Pimpinan Pondok Pesantren Tebuireng, KH Sholahuddin Wahid atau biasa disapa Gus Sholah mengatakan cara yang ditempuh oleh pemerintah untuk pembubaran Hizbut Tahrir Indonesia (HTI) keliru. Seharusnya pemerintah tidak serta merta langsung membubarkan.

Indonesia adalah negara Pancasila tetapi dalam pelaksanaannya tidak Pancasilais. Pemerintah didalam menjalankan tugasnya juga tidak sesuai dengan Pancasila.“Sekarang pemerintah mau membubarkan HTI, caranya keliru. Mestinya sebelum membubarkan, berilah peringatan dulu.
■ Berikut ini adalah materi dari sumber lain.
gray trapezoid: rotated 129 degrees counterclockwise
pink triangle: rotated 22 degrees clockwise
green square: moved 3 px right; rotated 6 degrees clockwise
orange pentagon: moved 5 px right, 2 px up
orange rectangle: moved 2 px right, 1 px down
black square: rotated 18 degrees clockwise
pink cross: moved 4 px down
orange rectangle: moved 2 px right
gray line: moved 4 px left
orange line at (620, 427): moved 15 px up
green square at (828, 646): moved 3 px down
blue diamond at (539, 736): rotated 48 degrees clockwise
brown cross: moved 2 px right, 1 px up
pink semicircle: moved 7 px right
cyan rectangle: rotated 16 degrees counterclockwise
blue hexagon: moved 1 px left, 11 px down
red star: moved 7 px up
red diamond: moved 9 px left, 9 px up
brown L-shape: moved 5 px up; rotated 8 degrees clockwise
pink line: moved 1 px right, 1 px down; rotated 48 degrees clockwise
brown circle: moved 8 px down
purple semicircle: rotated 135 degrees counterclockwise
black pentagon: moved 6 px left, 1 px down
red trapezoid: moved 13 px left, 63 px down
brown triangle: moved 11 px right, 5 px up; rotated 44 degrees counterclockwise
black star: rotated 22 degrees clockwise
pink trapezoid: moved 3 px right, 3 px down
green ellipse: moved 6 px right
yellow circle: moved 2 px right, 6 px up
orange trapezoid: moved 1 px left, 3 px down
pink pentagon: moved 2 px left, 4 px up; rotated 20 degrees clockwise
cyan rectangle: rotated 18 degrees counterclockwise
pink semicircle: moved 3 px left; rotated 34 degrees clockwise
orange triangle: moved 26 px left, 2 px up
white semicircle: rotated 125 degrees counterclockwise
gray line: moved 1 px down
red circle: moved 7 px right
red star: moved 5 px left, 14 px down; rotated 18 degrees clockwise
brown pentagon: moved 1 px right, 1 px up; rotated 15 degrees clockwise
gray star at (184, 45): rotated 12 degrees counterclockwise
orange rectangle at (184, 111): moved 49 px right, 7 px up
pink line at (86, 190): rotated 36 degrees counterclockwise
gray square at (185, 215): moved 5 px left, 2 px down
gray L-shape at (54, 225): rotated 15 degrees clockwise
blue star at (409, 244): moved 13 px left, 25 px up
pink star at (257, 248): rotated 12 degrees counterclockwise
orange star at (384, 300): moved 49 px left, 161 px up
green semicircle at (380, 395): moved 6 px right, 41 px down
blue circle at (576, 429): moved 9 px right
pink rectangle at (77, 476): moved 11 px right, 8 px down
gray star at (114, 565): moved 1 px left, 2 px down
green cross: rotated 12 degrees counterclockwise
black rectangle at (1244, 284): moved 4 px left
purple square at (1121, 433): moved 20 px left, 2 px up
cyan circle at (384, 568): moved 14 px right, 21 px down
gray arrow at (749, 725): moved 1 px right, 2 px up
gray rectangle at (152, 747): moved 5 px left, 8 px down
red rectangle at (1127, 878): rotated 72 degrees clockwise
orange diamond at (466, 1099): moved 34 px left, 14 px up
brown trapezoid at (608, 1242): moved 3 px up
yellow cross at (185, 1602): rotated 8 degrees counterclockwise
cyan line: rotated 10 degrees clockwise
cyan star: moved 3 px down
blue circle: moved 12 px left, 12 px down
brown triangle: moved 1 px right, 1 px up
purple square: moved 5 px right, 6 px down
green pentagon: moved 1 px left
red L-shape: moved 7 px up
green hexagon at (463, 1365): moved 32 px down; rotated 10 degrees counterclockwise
Dikasih peringatan, jangan lagi ngomong seperti itu (Khilafah). Kita tunggu. Kalau ternyata dia sudah berubah, ya sudah,” kata Gus Sholah, dalam perbincangan bersama Radio Republik Indonesia, Sabtu (27/5/2017).


Meski berbeda pendapat antara Gus Shaleh dengan HTI soal pandangan politiknya, namun Gus Sholah tetap memastikan bahwa Ekonomi kita bertentangan dengan Pancasila. Bagaimana Indonesia yang kaya tetapi rakyatnya miskin. Itu bukan salahnya Jokowi saja tetapi pemerintahan zaman dulu seperti itu. 

Seperti diketahui, Hizbut Tahrir Indoensia ( HTI) adalah organisasi legal berbadan hukum perkumpulan (BHP), sehingga memiliki hak konstitusional untuk berdakwah bagi perbaikan bangsa dan negara.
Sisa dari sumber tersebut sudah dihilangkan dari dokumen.